SOLON– One big shock to the system and hopefully all will be well.
The city’s fourth well will be put into production soon, if a large-dose shock chlorination treatment does what it’s expected to do.
Well No. 4 was substantially completed in February 2011, but delays in the construction of an associated project have kept it on the shelf, allowing bacteria to breed.
The bacteria do not present a health issue, according to Solon Public Works Director Scott Kleppe, but have created an odor.
“The water’s fine,” Kleppe said, “it just stinks.”
A chemical feed building, needed to provide minimal treatment to the well’s water before it enters the municipal supply, was supposed to be finished by September 2011. Multiple problems with the project’s contractors have dragged it out.
All at a time when it would be really nice to have that extra well up and going.
At last week’s meeting, Kleppe reported to city council members that the lack of recent rain had dramatically increased the demand for city water.
Daily usage by city residents had approximately doubled, to 300,000 gallons a day. The city’s water tower can hold 200,000 gallons.
Currently, the city relies on Well No. 3, located in the Old Mill Creek subdivision. Well No. 2 is at the city shop, but it has a lower production rate, Kleppe said. The city’s first well has been abandoned.
The city hasn’t had to officially restrict consumption, but Kleppe is asking residents to be mindful of their water usage.
A fourth well was recommended as part of a water study conducted by the city in 2007. At that time, engineer Dave Schechinger reported the city did not have adequate supply to replace its highest-capacity well, something required under guidelines established for water distribution and fire flow.
The wells are used to keep the water tower full, and the water tower feeds the mains circulating through town. When the water tower is drawn down to a certain level, a high-service pump at the water treatment center across town is turned on and begins draining its storage reservoir. When the reservoir is drawn down, the well pump kicks on to replenish it.

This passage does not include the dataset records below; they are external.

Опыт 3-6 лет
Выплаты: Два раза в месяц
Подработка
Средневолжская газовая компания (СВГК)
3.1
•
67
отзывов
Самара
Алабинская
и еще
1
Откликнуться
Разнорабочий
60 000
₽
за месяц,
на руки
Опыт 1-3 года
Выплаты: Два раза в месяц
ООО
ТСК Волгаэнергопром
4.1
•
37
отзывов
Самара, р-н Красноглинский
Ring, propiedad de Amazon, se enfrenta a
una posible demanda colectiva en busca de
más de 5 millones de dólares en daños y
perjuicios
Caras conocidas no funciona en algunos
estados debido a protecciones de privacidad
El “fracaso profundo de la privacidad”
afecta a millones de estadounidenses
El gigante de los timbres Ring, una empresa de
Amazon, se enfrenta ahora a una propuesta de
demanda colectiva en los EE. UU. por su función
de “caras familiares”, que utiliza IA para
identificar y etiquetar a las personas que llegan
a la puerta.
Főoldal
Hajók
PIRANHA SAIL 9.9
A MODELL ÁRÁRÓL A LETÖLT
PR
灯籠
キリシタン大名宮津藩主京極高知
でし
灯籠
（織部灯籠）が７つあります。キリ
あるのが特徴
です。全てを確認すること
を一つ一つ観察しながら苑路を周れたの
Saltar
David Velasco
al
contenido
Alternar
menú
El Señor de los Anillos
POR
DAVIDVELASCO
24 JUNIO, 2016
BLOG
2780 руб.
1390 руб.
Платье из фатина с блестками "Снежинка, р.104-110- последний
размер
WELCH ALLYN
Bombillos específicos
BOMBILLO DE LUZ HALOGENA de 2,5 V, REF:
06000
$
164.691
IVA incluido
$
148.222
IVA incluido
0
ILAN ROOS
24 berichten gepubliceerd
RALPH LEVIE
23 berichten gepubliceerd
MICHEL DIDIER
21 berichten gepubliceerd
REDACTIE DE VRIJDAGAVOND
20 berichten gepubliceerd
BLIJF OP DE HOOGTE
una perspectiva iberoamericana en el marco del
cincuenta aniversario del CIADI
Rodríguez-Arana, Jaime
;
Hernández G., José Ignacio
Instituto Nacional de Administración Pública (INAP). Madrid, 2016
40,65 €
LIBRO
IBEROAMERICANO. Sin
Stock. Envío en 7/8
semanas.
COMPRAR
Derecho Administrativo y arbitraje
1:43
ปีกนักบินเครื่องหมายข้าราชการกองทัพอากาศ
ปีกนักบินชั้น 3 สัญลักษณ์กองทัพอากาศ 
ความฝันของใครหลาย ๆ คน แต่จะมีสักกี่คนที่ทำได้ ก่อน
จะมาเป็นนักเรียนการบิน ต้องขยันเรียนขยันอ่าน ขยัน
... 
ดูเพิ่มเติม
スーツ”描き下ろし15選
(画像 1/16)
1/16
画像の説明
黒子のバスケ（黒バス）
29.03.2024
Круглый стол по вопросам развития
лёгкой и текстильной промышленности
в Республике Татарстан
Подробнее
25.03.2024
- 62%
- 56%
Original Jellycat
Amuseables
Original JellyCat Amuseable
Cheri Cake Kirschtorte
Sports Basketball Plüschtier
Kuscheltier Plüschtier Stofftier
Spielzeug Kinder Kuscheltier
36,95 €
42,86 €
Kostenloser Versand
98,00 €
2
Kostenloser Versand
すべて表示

By spring of 2008, a new well site at the Solon Recreation and Nature Area was selected. A $204,835 contract for the well was awarded to Gingerich Well and Pump Service LLC of Kalona in July 2010 and it was finished seven months later. The bid for the chemical feed building went to Ricklefs Excavating of Anamosa in April 2011, after the city determined it would need the ability to treat the new well’s water with chlorine and flouride. It was decided to do so at the well site, as opposed to pumping all the way to the treatment plant. The cost approved by the city was $358,046.50.
The project has been complete for several months, but the long wait caused some strain on the relationship between the general contractor, subcontractors, a local utility company and the city.
Part of that boiled over into the June 20 city council meeting, when a change order came before the members for approval.
According to Schechinger, Change Order No. 3 for $6,440.20 included the cost of additional copper cable and a different modem for the chemical feed plant.
It also included $850 of down time for one of the contractors, which apparently accrued while the contractor was waiting for the telephone utility, South Slope Cooperative Communications, to switch out the previously mentioned equipment.
“This has been ridiculous,” commented council member Steve Stange, who went on record opposing the payment of down time to a contractor that was already behind on the project. “We’re spending extra money because of their lack of commitment to this project, in my opinion.” The $16,000 the city will have to pay for the shock chlorination of the well could have been caused by the contractor’s inaction, he said.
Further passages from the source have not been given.